Clean Up and Winterizing: fixing the pump shack window

Today, my goal was to board up at least one of the broken windows in our old pump shack.

Which was not an easy job. (Photo heavy post ahead!)

You see, in order to fix the window, I needed to be able to reach the window.

In order to reach the window, I had to cut back some self-sown maples growing in the way.

To be able to reach the trees, I had to clean up this.

You can see part of an old freezer, over on the left. Next to the old furnace is a partially dismantled modern washing machine, next to part of an old wringer washer, and beyond that, a second fuel tank.

It’s hard to see in the above photo, but there is a black electrical cord coming out of a hole under the eaves, about in the middle.

This cord is eventually buried, and extends to the storage shed, which used to be my late brother’s workshop. Though the cord is plugged in inside the pump shack, it was actually easier to plug my extension cord into the other end of this cord, in the storage shed!

I… don’t know what this is.

I’d moved it aside, only to realize I needed to clean out the stuff I’d just put it on top of. It’s quite heavy, so I just moved it by the old freezer for now.

While following the cord until it was buried, I found all sorts of things. Including this old wiring, which I just put on top of the old furnace for now.

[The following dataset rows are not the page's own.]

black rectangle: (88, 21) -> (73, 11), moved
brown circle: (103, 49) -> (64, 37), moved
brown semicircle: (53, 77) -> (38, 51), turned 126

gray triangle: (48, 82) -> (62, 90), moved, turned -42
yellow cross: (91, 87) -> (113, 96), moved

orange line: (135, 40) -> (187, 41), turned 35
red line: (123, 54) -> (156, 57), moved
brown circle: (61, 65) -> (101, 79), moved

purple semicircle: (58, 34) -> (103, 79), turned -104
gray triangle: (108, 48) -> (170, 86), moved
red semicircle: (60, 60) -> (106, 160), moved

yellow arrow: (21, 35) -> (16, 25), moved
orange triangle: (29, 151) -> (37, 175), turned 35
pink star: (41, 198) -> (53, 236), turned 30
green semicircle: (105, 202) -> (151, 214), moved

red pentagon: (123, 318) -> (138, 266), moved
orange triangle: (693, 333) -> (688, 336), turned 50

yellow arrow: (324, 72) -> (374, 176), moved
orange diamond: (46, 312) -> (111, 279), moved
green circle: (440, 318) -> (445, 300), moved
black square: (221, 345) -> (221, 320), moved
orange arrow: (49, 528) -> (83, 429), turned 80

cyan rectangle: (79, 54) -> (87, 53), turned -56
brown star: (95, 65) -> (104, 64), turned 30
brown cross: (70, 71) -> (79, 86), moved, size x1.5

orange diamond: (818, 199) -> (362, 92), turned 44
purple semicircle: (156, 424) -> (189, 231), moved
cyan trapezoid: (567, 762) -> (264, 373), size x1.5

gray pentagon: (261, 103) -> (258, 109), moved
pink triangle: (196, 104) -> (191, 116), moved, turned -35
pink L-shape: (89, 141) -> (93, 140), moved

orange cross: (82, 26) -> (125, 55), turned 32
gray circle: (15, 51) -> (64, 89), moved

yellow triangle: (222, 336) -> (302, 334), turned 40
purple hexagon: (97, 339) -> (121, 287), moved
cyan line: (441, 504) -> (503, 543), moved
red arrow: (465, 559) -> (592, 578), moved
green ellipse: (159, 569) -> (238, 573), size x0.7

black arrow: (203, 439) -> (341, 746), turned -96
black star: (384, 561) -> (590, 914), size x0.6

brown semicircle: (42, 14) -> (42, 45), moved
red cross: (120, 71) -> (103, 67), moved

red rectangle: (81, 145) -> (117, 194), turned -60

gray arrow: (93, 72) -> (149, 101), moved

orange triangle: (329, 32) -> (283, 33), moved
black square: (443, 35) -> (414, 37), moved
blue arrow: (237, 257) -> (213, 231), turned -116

I went to move one of the tanks, and found another mystery item was propped against it. No clue what it is, but it says “Ohio” on it. 😀

I also discovered the electrical cable was not actually buried where I thought, and was still on the surface, under the tank!

The tanks were quite light, so I rolled them completely away, near the storage shed.

Under the big white tank labeled “purple gas”, I found this.

It was on top of those two tires flat on the ground, and propped up by the other stuff.

While cleaning up around the tires, I found the window pane! It had simply fallen out and didn’t break!

Once I moved the big tractor tire, I found a collection of seats from old farm equipment under it.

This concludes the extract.